Les quatre axes de travail portés par le consortium de chercheurs
Sous la responsabilité de Clarisse Joachim-Contaret (Maître de conférences des universités-Praticienne hospitalière de Santé publique à l’Université des Antilles, Directrice du Registre général des cancers de la Martinique au CHU de Martinique), un premier groupe de travail s’intéresse à l’étude des données pré-existantes (2010-2019) à partir :
- des registres généraux des cancers de la Guadeloupe, de la Martinique et de France métropolitaine ;
- de la cartographie de l'évaluation de l'exposition.
Les données concernant la fréquence, l'agressivité et la mortalité du cancer de la prostate seront modélisées avec la géolocalisation des cas de cancer et la cartographie des sols contaminés.
Il s’agira également de comparer les données existantes avec celles disponibles dans d’autres régions en Europe et dans la Caraïbe, afin d’avoir un panorama de données épidémiologiques d’intérêt scientifique pour les populations concernées.

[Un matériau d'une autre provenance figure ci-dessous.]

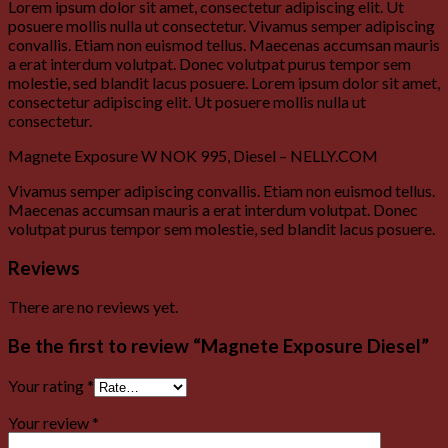
Lorem ipsum dolor sit amet, consectetur adipiscing elit. Ut
posuere mollis nulla ut consectetur. Vivamus semper adipiscing
convallis. Etiam non euismod tellus. Maecenas accumsan mauris
a erat interdum volutpat. Donec volutpat purus tempor sem
molestie, sed blandit lacus posuere. Lorem ipsum dolor sit amet,
consectetur adipiscing elit. Ut posuere mollis nulla ut
consectetur.
Magnete Exposure W NOK 995, Diesel – NELLY.COM
Vivamus semper adipiscing convallis. Etiam non euismod tellus.
Maecenas accumsan mauris a erat interdum volutpat. Donec
volutpat purus tempor sem molestie, sed blandit lacus posuere.
Reviews
There are no reviews yet.
Be the first to review “Magnete Exposure Diesel”
Your rating
*
Your review
*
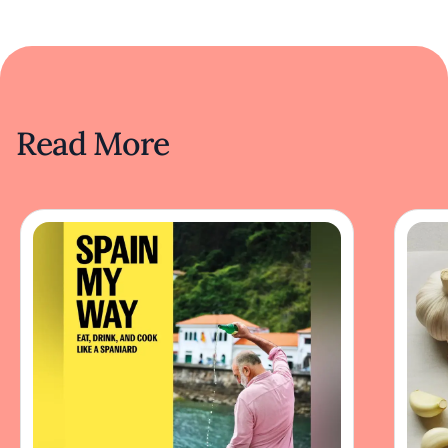
Read More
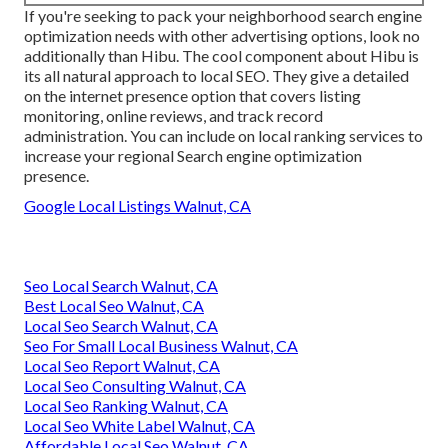
If you're seeking to pack your neighborhood search engine
optimization needs with other advertising options, look no
additionally than Hibu. The cool component about Hibu is
its all natural approach to local SEO. They give a detailed
on the internet presence option that covers listing
monitoring, online reviews, and track record
administration. You can include on local ranking services to
increase your regional Search engine optimization
presence.
Google Local Listings Walnut, CA
Seo Local Search Walnut, CA
Best Local Seo Walnut, CA
Local Seo Search Walnut, CA
Seo For Small Local Business Walnut, CA
Local Seo Report Walnut, CA
Local Seo Consulting Walnut, CA
Local Seo Ranking Walnut, CA
Local Seo White Label Walnut, CA
Affordable Local Seo Walnut, CA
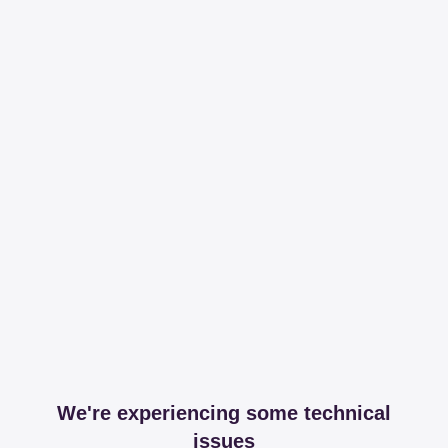
We're experiencing some technical
issues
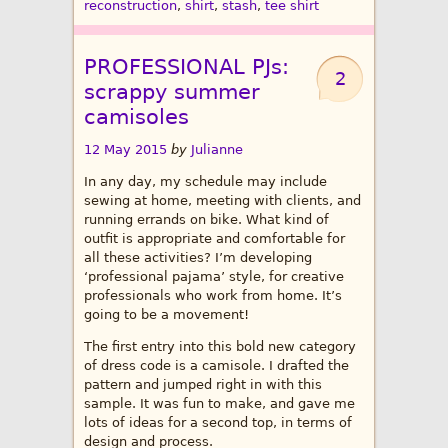
reconstruction
,
shirt
,
stash
,
tee shirt
PROFESSIONAL PJs:
2
scrappy summer
camisoles
12 May 2015
by
Julianne
In any day, my schedule may include
sewing at home, meeting with clients, and
running errands on bike. What kind of
outfit is appropriate and comfortable for
all these activities? I’m developing
‘professional pajama’ style, for creative
professionals who work from home. It’s
going to be a movement!
The first entry into this bold new category
of dress code is a camisole. I drafted the
pattern and jumped right in with this
sample. It was fun to make, and gave me
lots of ideas for a second top, in terms of
design and process.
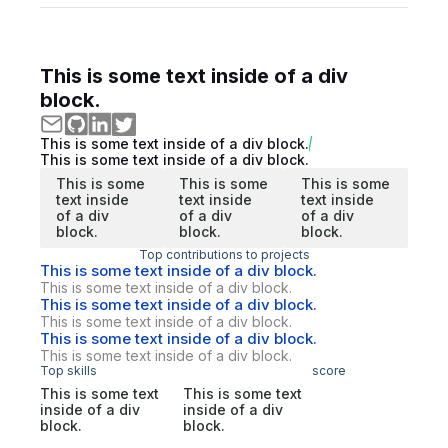
This is some text inside of a div
block.
This is some text inside of a div block.
This is some text inside of a div block.
This is some
This is some
This is some
text inside
text inside
text inside
of a div
of a div
of a div
block.
block.
block.
Top contributions to projects
This is some text inside of a div block.
This is some text inside of a div block.
This is some text inside of a div block.
This is some text inside of a div block.
This is some text inside of a div block.
This is some text inside of a div block.
Top skills
score
This is some text
This is some text
inside of a div
inside of a div
block.
block.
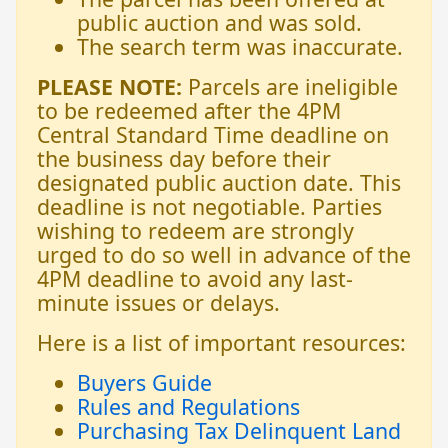
public auction and was sold.
The search term was inaccurate.
PLEASE NOTE:
Parcels are ineligible
to be redeemed after the 4PM
Central Standard Time deadline on
the business day before their
designated public auction date. This
deadline is not negotiable. Parties
wishing to redeem are strongly
urged to do so well in advance of the
4PM deadline to avoid any last-
minute issues or delays.
Here is a list of important resources:
Buyers Guide
Rules and Regulations
Purchasing Tax Delinquent Land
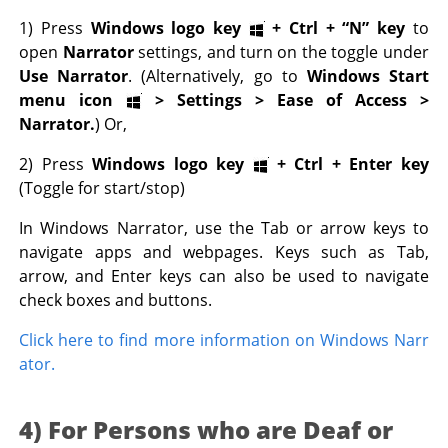
1) Press
Windows logo key
+
Ctrl
+
“N” key
to
open
Narrator
settings, and turn on the toggle under
Use Narrator
. (Alternatively, go to
Windows Start
menu icon
> Settings > Ease of Access >
Narrator.
) Or,
2) Press
Windows logo key
+
Ctrl
+
Enter key
(Toggle for start/stop)
In Windows Narrator, use the Tab or arrow keys to
navigate apps and webpages. Keys such as Tab,
arrow, and Enter keys can also be used to navigate
check boxes and buttons.
Click here to find more information on Windows Narr
ator.
4) For Persons who are Deaf or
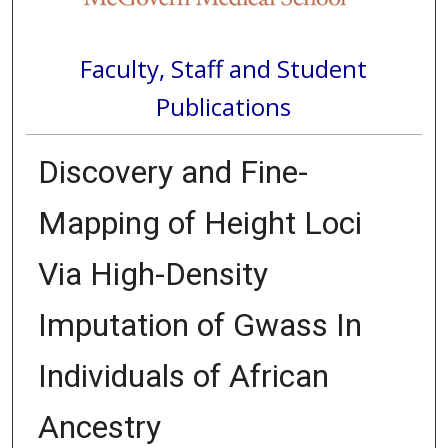
Faculty, Staff and Student
Publications
Discovery and Fine-
Mapping of Height Loci
Via High-Density
Imputation of Gwass In
Individuals of African
Ancestry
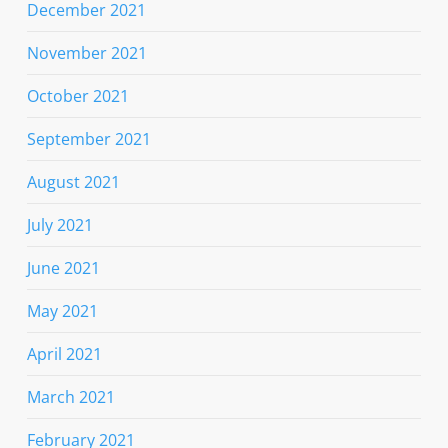
December 2021
November 2021
October 2021
September 2021
August 2021
July 2021
June 2021
May 2021
April 2021
March 2021
February 2021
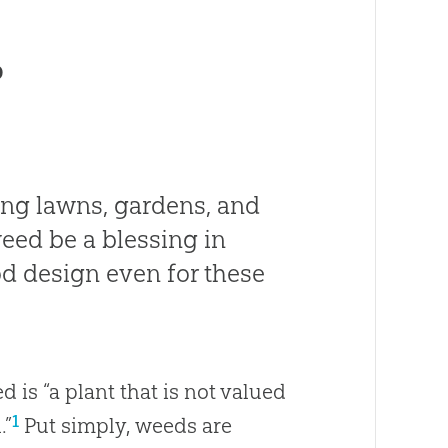
?
ing lawns, gardens, and
eed be a blessing in
od design even for these
ed is “a plant that is not valued
1
.”
Put simply, weeds are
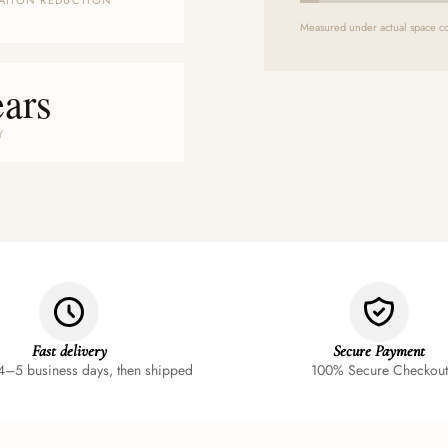
ATION REDUCTION
Measured under actual space co
ears
Y
Fast delivery
Secure Payment
4–5 business days, then shipped
100% Secure Checkout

Sous la responsabilité de Florence Menegaux (directrice de recherche à l’Inserm), le deuxième groupe de travail mettra en place une nouvelle étude épidémiologique de type cas-témoins réalisée en Martinique. Les données comprendront un questionnaire détaillé, des mesures du poids et des prélèvements sanguins pour mesurer les taux de chlordécone, d'autres pesticides, et les marqueurs génétiques associés au risque de cancer de la prostate.
Sous la responsabilité conjointe de Malcom Ferdinand et Sara Aguiton (chercheurs au CNRS), le troisième groupe de travail étudiera, en Martinique et en Guadeloupe, l’expérience individuelle, les mobilisations sociales et les dispositifs institutionnels liés à la contamination par les pesticides, dont la chlordécone, à l'aide d'entretiens et d'un questionnaire en ligne. Des entretiens seront également réalisés chez des patients atteints du cancer de la prostate et d’autres maladies potentiellement associées à une contamination par la chlordécone.
Sous la responsabilité de Gaëlle Fromont (directrice adjointe d’une unité de recherche à l’Inserm et Professeure des universités-praticienne hospitalière à l’Université de Tours), le quatrième groupe de travail évaluera la distribution de la chlordécone dans le sang, le tissu gras et le tissu de la prostate, ainsi que les effets de l'exposition à la chlordécone sur les marqueurs d’agressivité du cancer de la prostate. Ces effets seront évalués en utilisant des cultures de cellules cancéreuses prostatiques d'origine caucasienne et africaine, et des cultures de fragments de cancer. La signature moléculaire liée à l’exposition au chlordécone sera validée sur des patients atteints de cancer de la prostate.